Verderop voegt ze toe dat deze theorieen ‘enable us to dissect the "frames of references", "social knowledge" and experiential horizons that informed the worldviews, decisions and actions of contemporaries’.
Da’s mooi, maar rijkelijk abstract. Als Morina weet heeft van nuttige theorieen die tot andere en betere resultaten zouden leiden, waarom legt ze dan niet uit hoe dat zou werken? In plaats daarvan oppert ze nog een op het oog zwaarwegend bezwaar, namelijk dat ik een veel breder spectrum aan bronnen had moeten gebruiken:
Any study of knowledge and behaviour—especially if a link between the two was to be claimed and explored—should be based on a greater variety of sources in order to reconstruct how a specific person, their family and their immediate social community responded over time in thought and action to the persecution of the Jews. These sources could include other ego-documents, Dutch police reports, German local dispatches, newspapers, the available illegal press, citizens’ correspondence with local authorities, oral history interviews and postwar judicial records. A focus on a few individuals for whom such a vari-ety of sources is available and on the actual process of coming to a decision on how to act can certainly yield results with broader relevance.

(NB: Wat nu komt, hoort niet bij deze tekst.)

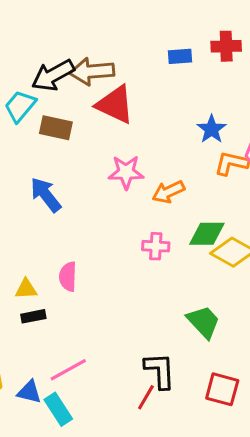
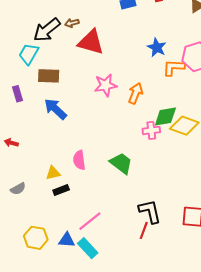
brown arrow: (92, 71) -> (72, 23), size x0.5
brown rectangle: (56, 128) -> (49, 76), moved
orange arrow: (168, 192) -> (136, 93), turned 145
pink cross: (156, 246) -> (151, 130), moved
green trapezoid: (204, 322) -> (121, 163), moved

Misschien, maar mijn boek gaat niet over ‘knowledge and behavior’; het gaat allereerst over kennis (gedrag, nogmaals, komt pas in het allerlaatste hoofdstuk aan de orde), en die kennis is toch echt veel betrouwbaarder te reconstrueren uit dagboeken dan uit naoorlogse interviews of verhoren, om over ‘citizens’ correspondence with local authorities’ maar te zwijgen. En zou uitgebreide studie van een handjevol mensen echt interessanter en relevanter resultaten hebben opgeleverd dan de analyse van 164 dagboeken?

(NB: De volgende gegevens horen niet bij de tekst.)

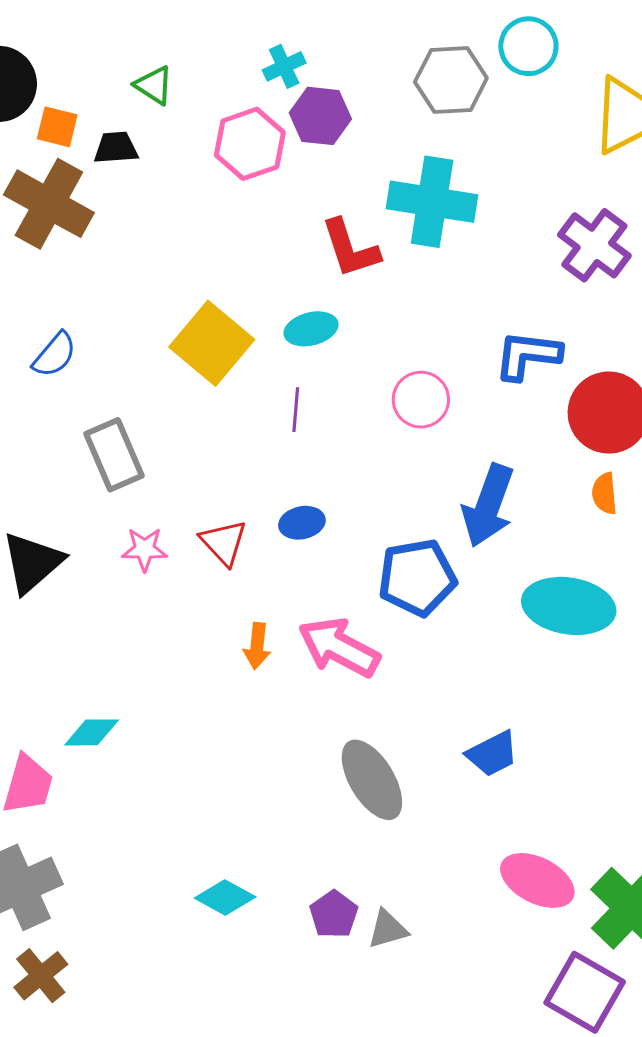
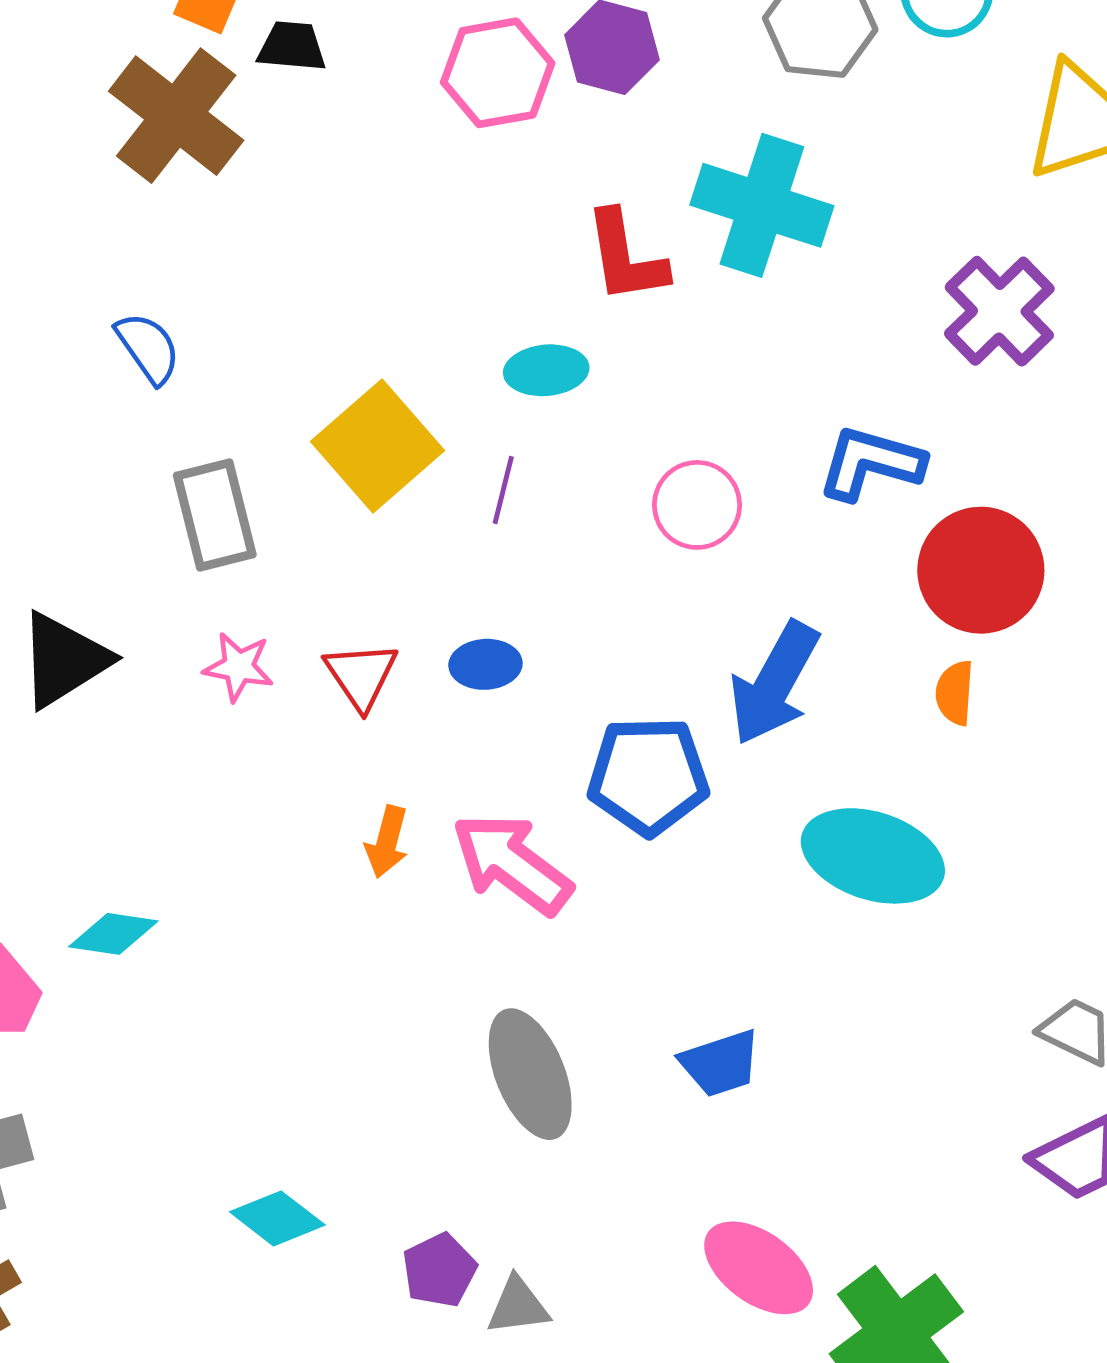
yellow square: (212, 343) -> (378, 446), moved
blue semicircle: (55, 355) -> (148, 348), turned -84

Tenslotte, en hier zit denk ik de oorzaak van Morina’s ongemak (en onredelijkheid), beschrijft ze mijn boek als ‘an acquittal of Dutch gentile society as if it stood before the court of history’ en een ‘summary exculpation’ die ‘the multi-causal nature of most historical processes’ miskent. Hoewel ze hier bij wijze van uitzondering wel een citaat bij levert dat haar bewering lijkt te staven - ‘Ordinary Dutchmen did not look the other way when the Jews were deported; they watched in shock. They did not forsake them; they thought they could not help them—many Jews, by the way, thought so too. They did not become a heroic nation [Heldenvolk], of course not, but neither did they become a nation of indifferent bystanders’ – gaat ze geheel voorbij aan de context daarvan. In de pagina’s voorafgaand aan deze slotwoorden zeg ik expliciet dat onwetendheid geen afdoende verklaring is van de passiviteit van de omstanders (p.415) , dat de gebruikelijke verklaringen van egoïsme, onverschilligheid, lafheid en antisemitisme niet onjuist zijn, maar wel onvolledig (p.412), en dat ook bij een volledige kennis van de Holocaust de hulp aan Joden beperkt zou zijn geweest (p.415). Dat is natuurlijk geen ‘summary exculpation’.
Het spijt me het te moeten zeggen, maar Morina’s kritiek illustreert de onwetenschappelijke, in wezen emotionele aard van een groot deel van de discussie over mijn boek: de verwijten en grote woorden gaan eenvoudigweg niet gepaard met heldere argumenten.